La perspective d’un dialogue entre le passé et le futur des villes s’incarne naturellement à travers le terrain d’études des cités nouvelles. Echanger c’est d’abord comparer des récits de ville, que l’ampleur de la réalisation urbaine a longtemps différé  mais qui se sont multipliés plusieurs décennies après leur fondation dans des contextes rédactionnels différents. Si le comparatisme de l’historiographie des cités nouvelles constitue une question passionnante pour l’histoire urbaine, la comparaison intéresse aussi directement les milieux professionnels, en particulier parce qu’elle implique une traduction de « modèles ». Comparer en 2014 les passés des cités nouvelles, c’est aussi interroger leur spécificité en tant qu’actes de planification dans des systèmes eux-mêmes en profond changement socio-économique.
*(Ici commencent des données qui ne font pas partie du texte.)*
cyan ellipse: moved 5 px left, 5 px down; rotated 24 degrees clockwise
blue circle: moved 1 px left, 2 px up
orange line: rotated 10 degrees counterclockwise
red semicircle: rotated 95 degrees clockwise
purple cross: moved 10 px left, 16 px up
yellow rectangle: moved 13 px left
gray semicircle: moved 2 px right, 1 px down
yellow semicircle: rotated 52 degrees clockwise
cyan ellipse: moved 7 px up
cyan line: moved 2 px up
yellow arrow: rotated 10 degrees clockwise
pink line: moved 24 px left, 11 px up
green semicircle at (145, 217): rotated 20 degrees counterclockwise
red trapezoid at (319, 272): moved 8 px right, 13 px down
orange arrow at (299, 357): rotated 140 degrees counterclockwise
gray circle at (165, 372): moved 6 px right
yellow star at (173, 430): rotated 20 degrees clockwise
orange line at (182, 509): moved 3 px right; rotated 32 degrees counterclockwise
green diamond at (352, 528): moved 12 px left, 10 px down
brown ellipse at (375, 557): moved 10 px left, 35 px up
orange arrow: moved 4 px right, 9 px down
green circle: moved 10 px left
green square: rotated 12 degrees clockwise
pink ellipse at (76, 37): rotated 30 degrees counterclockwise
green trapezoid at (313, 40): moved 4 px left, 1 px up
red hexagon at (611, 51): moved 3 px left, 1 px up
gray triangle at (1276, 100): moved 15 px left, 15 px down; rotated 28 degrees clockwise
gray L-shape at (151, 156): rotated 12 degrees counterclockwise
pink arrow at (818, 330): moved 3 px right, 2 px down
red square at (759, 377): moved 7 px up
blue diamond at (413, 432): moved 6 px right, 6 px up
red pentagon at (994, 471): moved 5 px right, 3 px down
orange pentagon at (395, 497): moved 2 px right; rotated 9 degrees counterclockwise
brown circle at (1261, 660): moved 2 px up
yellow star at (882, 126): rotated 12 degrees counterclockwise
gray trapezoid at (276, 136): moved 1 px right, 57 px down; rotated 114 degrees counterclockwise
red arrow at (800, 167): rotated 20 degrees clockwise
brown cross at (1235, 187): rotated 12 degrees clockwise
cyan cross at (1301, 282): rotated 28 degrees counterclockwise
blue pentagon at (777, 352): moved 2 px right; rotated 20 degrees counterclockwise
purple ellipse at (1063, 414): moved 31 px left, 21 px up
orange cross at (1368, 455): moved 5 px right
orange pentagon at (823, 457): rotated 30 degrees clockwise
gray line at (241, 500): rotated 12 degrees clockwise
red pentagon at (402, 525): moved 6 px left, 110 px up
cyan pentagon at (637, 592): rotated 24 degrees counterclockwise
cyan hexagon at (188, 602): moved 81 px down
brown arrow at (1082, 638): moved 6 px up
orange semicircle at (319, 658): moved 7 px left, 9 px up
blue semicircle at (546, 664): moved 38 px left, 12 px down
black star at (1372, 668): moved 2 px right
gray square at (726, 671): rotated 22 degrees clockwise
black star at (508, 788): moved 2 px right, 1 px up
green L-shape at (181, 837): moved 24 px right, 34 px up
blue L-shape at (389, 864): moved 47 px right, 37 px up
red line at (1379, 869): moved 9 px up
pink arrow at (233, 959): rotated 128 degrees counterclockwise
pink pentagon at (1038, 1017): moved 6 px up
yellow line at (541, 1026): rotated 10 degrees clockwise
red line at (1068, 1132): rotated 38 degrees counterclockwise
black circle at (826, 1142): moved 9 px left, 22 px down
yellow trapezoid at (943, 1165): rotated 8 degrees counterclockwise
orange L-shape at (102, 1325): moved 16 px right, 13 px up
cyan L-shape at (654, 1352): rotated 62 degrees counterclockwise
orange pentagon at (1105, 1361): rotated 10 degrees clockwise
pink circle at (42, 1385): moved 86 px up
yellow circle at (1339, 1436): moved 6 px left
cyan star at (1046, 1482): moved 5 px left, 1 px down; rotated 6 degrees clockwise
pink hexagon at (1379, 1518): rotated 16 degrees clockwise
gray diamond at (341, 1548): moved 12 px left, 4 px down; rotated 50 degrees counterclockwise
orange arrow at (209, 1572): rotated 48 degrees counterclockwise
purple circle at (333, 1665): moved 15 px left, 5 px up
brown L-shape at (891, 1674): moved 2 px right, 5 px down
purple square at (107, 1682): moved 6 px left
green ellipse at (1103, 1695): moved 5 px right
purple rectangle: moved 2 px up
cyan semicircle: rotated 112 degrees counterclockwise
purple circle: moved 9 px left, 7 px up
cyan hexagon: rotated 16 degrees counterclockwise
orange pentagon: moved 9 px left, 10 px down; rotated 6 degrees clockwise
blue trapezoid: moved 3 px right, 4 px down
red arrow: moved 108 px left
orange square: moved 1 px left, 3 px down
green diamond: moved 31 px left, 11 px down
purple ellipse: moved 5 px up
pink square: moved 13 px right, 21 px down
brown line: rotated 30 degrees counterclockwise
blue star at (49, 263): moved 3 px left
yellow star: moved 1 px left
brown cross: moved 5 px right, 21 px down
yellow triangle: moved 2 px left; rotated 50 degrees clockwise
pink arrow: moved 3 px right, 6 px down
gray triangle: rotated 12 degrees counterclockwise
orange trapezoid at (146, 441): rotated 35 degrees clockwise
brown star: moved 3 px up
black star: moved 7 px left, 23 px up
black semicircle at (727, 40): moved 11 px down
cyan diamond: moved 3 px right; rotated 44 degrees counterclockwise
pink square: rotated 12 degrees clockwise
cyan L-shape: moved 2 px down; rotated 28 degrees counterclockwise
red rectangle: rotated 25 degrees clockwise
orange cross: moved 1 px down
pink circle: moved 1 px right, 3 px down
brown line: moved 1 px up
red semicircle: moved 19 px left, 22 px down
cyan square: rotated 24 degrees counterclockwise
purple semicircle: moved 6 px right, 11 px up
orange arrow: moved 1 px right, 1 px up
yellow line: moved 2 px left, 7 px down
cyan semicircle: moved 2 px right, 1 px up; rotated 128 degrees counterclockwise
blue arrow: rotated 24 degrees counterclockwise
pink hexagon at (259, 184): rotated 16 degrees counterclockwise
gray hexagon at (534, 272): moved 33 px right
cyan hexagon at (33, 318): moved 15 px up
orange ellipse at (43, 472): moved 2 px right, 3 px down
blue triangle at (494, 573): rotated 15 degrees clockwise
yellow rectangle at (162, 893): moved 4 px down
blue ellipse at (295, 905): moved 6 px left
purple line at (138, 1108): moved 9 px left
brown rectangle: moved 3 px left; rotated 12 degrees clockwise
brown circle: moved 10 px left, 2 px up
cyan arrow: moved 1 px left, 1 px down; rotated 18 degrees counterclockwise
L’impulsion politique donnée à la création des cités nouvelles n’a-t-elle pas été l’un des éléments du changement de rapport entre institutions de planification et territoires ? Dans quelle mesure les leçons historiques de la production des cités nouvelles nous permettent-elles de penser les changements de paradigme de l’urbanité contemporaine ?

Comité d’organisation : Jérôme Bazin (maître de conférences en histoire contemporaine, Université de Paris-Est Créteil, CRHEC), Clément Orillard (maître de conférences, Institut français d’urbanisme, Lab’Urba), Denis Bocquet (professeur d’histoire et théorie de l’architecture, ENSAS, LATTS), Nathalie Lancret (professeur d’histoire de l’architecture, ENSAPB, IPRAUSS-AUSSER), Loïc Vadelorge (professeur d’histoire contemporaine, UPEM, ACP)

Comité scientifique : Groupe de travail « Usages de l’Histoire et devenirs urbains »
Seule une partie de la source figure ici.